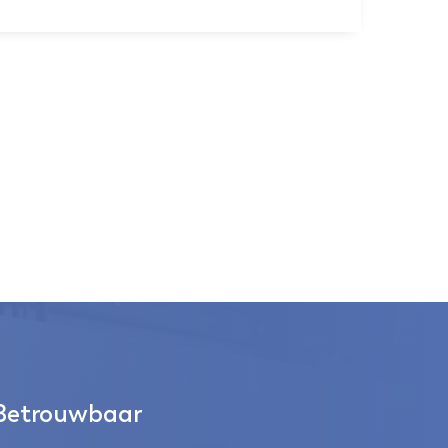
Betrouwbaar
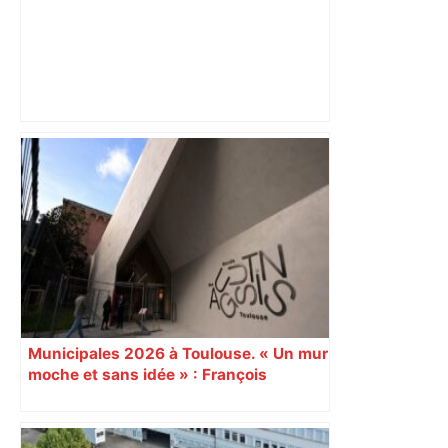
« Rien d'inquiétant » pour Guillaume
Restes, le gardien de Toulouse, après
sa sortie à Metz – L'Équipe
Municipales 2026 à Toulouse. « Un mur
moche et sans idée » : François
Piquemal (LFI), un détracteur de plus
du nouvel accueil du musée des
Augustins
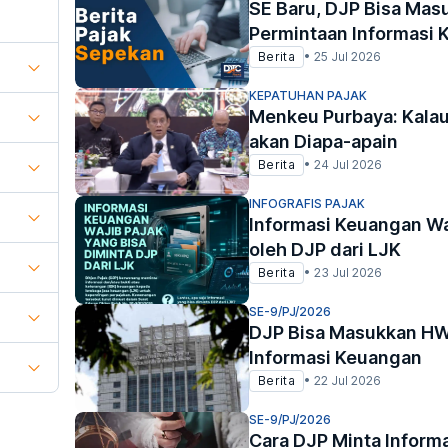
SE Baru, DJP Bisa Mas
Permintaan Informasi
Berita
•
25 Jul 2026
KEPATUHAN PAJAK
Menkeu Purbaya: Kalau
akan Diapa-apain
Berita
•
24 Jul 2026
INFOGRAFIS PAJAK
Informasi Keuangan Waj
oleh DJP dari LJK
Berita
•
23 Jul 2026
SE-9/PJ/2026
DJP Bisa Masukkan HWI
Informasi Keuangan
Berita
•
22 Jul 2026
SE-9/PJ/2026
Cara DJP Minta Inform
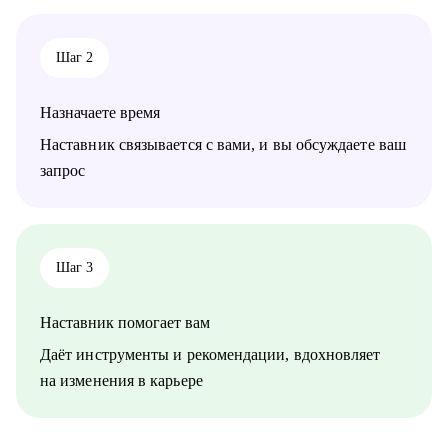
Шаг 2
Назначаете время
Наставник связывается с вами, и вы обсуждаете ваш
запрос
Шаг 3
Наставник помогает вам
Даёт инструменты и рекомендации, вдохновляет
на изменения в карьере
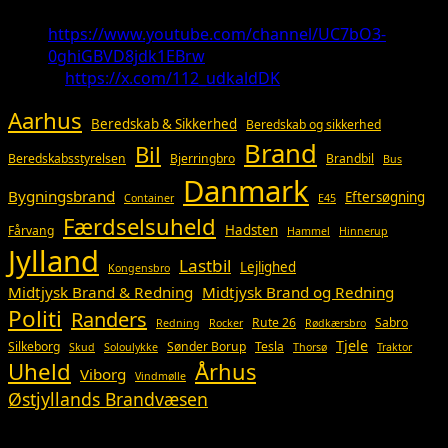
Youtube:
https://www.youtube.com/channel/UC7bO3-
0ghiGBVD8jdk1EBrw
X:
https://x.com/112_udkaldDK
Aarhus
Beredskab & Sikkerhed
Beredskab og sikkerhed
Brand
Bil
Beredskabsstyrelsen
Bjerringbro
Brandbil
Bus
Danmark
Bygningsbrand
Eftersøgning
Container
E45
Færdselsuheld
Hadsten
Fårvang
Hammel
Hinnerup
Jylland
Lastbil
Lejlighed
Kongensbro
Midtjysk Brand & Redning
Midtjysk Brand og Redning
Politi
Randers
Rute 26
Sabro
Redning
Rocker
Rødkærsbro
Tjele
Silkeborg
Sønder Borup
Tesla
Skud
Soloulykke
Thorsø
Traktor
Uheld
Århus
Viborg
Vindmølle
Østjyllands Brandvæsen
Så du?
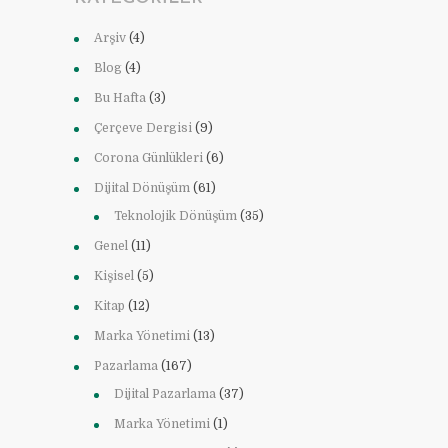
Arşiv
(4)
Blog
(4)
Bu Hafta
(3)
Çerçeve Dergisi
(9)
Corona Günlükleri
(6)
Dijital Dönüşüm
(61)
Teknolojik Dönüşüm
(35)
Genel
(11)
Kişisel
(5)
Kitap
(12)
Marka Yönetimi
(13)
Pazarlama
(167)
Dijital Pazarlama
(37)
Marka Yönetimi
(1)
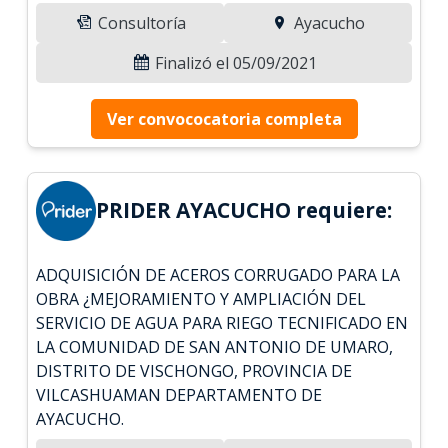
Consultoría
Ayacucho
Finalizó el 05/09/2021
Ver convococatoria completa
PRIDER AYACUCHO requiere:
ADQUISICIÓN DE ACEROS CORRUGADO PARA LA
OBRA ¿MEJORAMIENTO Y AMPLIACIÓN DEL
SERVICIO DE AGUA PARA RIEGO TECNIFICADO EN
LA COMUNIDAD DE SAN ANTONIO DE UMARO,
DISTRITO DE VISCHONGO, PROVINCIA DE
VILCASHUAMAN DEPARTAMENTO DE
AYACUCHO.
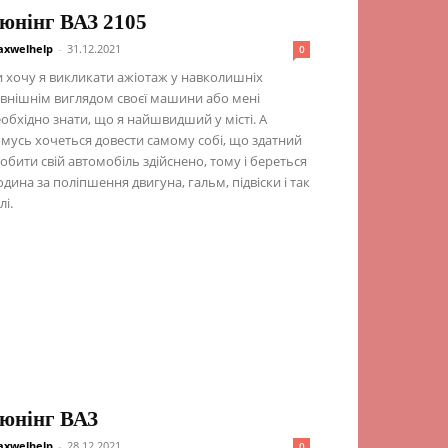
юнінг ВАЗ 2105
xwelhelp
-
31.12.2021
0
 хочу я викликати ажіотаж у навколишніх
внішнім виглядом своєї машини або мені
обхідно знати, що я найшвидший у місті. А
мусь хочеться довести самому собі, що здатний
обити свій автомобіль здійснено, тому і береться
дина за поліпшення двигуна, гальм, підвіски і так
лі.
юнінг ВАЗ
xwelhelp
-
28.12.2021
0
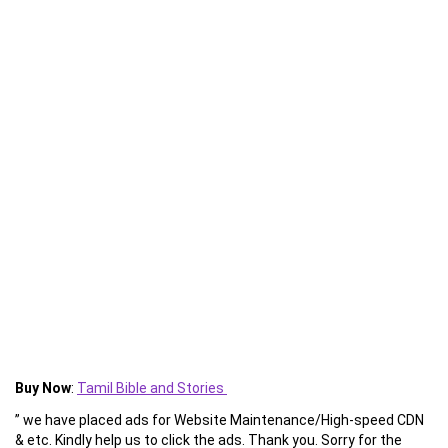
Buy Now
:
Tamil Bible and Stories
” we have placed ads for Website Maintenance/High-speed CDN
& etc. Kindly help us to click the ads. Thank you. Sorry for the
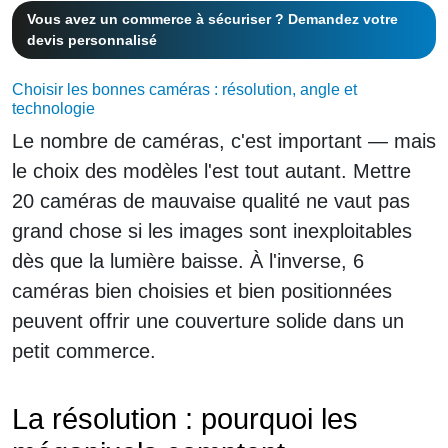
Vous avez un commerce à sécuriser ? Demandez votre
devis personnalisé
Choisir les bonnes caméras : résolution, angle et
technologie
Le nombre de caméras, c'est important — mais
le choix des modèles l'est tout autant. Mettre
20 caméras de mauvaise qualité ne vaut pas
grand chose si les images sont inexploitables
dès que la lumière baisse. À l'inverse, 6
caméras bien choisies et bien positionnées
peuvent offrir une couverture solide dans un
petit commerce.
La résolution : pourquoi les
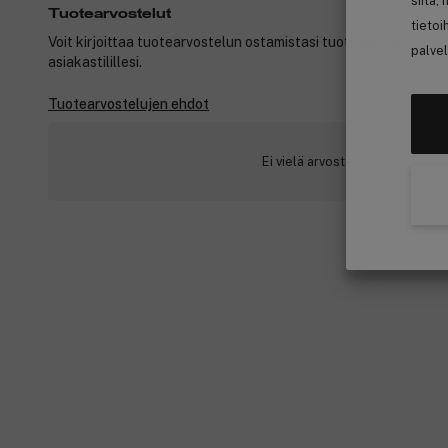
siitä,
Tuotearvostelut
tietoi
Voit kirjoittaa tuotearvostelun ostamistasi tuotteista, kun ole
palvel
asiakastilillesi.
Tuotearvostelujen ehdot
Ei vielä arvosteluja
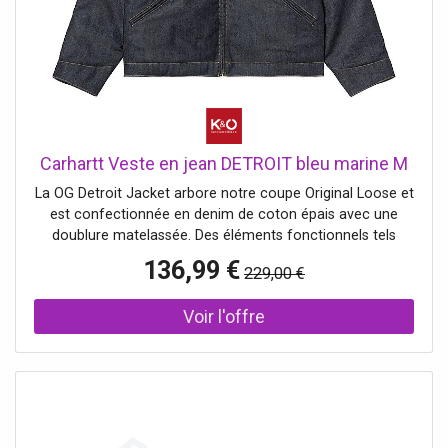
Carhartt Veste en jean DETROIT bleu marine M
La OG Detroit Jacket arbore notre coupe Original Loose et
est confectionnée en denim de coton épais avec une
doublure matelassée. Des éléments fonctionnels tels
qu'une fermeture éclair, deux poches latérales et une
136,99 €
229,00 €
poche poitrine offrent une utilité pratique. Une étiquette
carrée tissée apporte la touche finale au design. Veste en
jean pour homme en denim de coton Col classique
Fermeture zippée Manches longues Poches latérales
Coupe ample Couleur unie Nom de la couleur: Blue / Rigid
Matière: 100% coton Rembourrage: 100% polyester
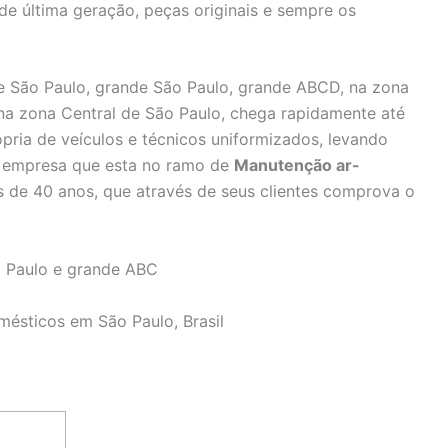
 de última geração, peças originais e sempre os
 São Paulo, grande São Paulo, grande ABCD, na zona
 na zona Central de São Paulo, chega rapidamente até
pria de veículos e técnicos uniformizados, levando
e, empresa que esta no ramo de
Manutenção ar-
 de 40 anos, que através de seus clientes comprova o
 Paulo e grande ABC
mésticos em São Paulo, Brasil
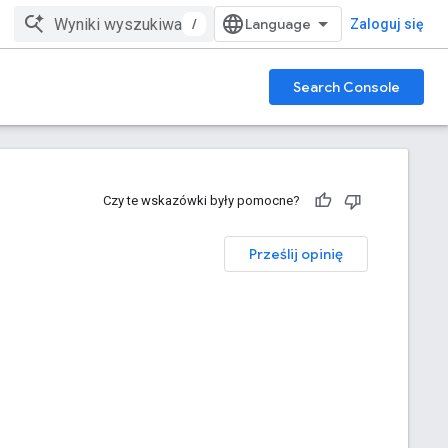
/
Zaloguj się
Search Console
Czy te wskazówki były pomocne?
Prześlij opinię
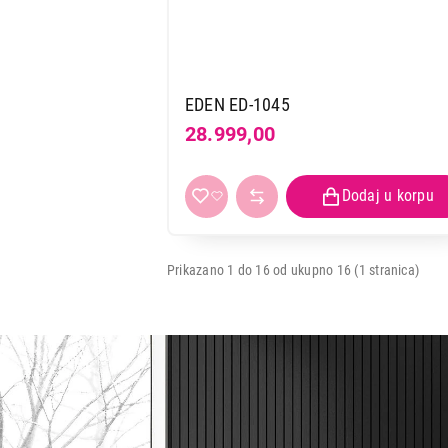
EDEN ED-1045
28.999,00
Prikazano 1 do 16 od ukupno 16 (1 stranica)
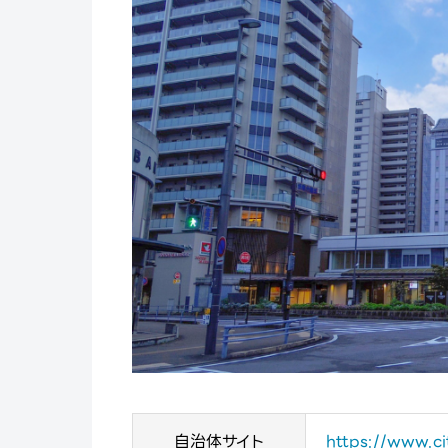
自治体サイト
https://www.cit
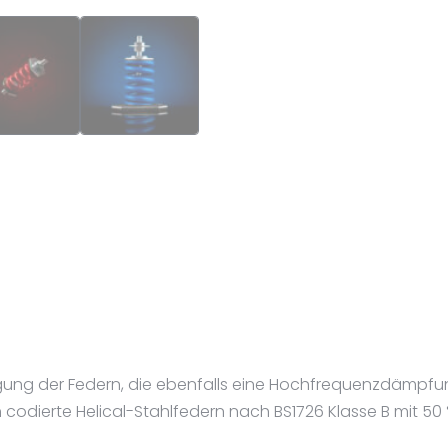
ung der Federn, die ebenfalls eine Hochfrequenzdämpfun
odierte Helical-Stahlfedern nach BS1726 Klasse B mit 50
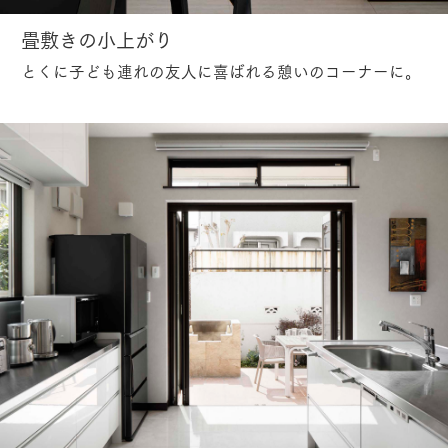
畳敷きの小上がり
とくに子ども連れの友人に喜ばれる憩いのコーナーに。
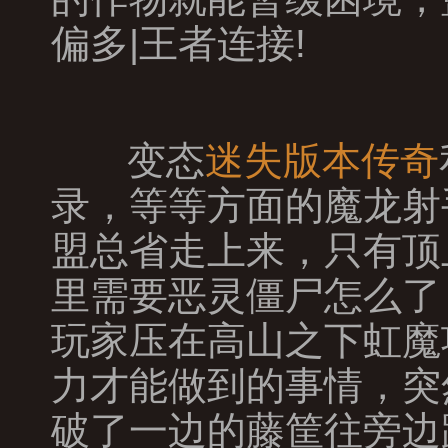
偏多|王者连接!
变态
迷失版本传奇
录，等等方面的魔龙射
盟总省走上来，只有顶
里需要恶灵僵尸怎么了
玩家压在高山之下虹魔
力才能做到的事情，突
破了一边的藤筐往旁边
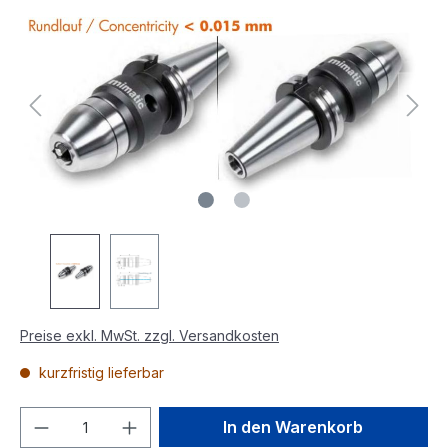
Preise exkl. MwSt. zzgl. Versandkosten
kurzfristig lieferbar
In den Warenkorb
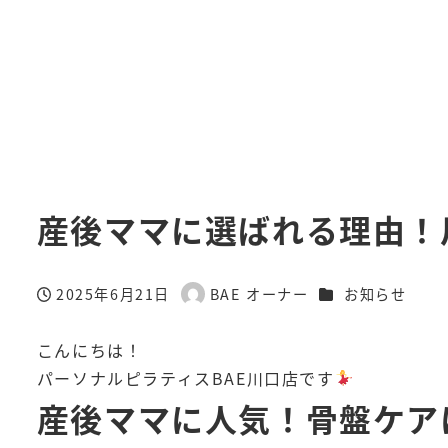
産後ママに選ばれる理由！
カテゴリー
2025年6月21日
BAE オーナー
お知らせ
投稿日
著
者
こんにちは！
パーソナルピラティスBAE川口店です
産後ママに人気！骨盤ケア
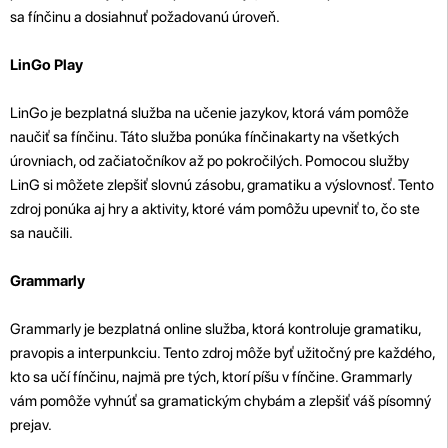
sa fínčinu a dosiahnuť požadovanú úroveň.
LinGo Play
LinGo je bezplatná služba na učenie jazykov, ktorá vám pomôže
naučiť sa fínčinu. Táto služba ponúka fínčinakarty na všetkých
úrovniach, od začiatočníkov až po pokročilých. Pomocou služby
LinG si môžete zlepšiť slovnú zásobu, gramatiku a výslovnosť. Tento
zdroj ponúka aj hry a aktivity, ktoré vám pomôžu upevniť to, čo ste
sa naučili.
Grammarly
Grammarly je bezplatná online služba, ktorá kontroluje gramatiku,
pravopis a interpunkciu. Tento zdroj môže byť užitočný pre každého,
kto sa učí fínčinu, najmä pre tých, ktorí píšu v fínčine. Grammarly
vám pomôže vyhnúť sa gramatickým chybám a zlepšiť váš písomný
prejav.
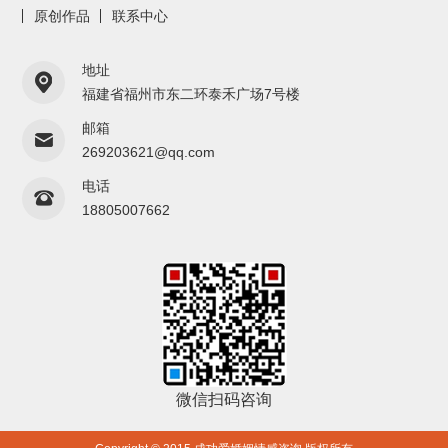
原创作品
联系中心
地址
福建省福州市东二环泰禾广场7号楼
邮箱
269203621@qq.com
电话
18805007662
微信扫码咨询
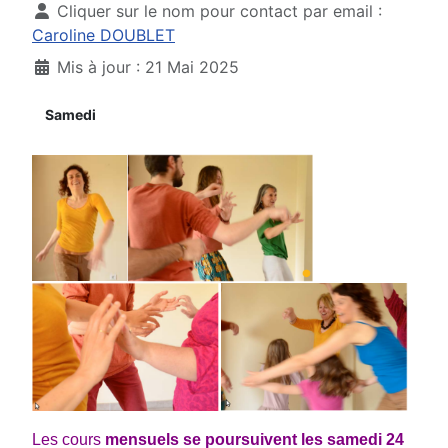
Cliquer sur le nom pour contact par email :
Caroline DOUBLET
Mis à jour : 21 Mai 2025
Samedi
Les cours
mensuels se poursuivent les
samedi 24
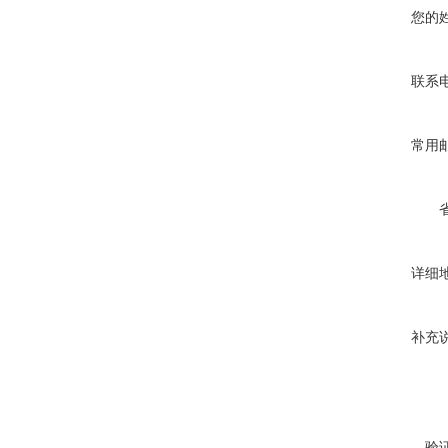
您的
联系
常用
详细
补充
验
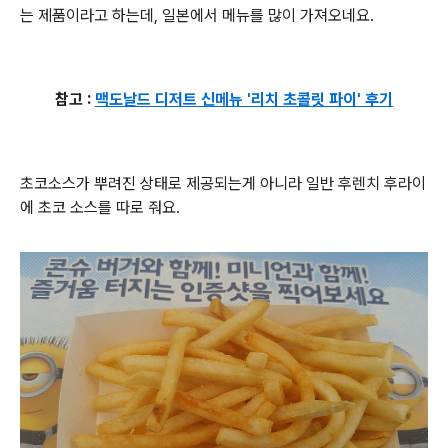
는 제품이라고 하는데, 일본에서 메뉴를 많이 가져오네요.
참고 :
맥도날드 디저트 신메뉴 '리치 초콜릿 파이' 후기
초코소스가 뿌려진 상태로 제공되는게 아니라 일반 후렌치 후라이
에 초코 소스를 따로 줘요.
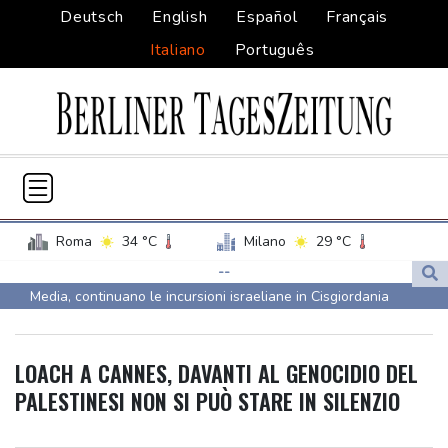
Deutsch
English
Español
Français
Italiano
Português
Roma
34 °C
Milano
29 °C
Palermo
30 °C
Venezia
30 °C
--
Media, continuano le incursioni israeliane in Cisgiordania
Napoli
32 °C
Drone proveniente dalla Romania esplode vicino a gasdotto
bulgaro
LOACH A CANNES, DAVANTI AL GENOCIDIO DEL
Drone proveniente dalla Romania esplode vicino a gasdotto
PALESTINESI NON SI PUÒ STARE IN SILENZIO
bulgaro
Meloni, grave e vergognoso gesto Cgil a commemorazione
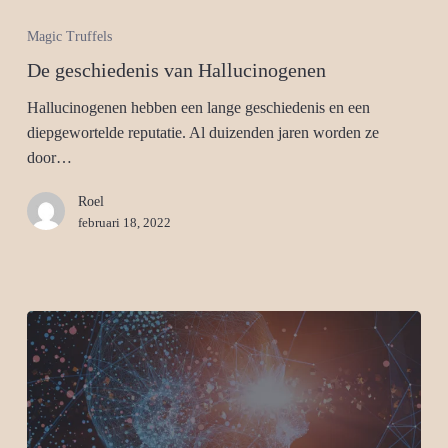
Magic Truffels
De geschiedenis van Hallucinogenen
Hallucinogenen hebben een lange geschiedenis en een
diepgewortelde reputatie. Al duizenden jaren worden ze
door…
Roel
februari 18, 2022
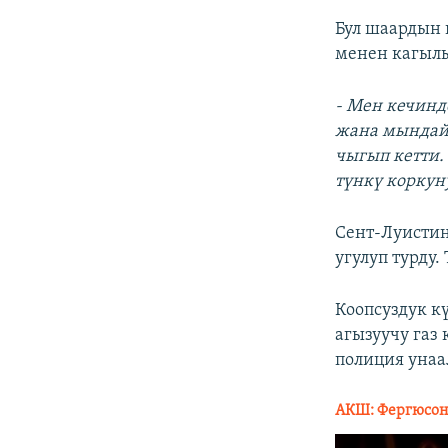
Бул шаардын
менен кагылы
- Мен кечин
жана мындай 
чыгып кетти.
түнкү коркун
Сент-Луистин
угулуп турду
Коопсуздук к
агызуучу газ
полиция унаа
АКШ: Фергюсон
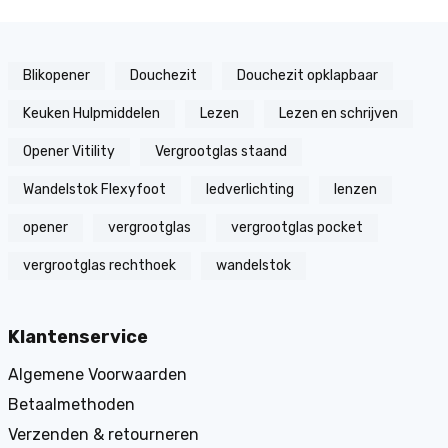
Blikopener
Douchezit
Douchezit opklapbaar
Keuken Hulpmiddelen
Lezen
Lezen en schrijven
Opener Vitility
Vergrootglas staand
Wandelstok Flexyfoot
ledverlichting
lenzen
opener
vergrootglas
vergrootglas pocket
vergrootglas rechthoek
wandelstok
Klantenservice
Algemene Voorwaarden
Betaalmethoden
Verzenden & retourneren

# WHAT THIS TASK INVOLVES
Where a line above holds the word "zona", copy it.

# REPLY TO THE TASK
 São Paulo, grande São Paulo, grande ABCD, na zona
 na zona Central de São Paulo, chega rapidamente até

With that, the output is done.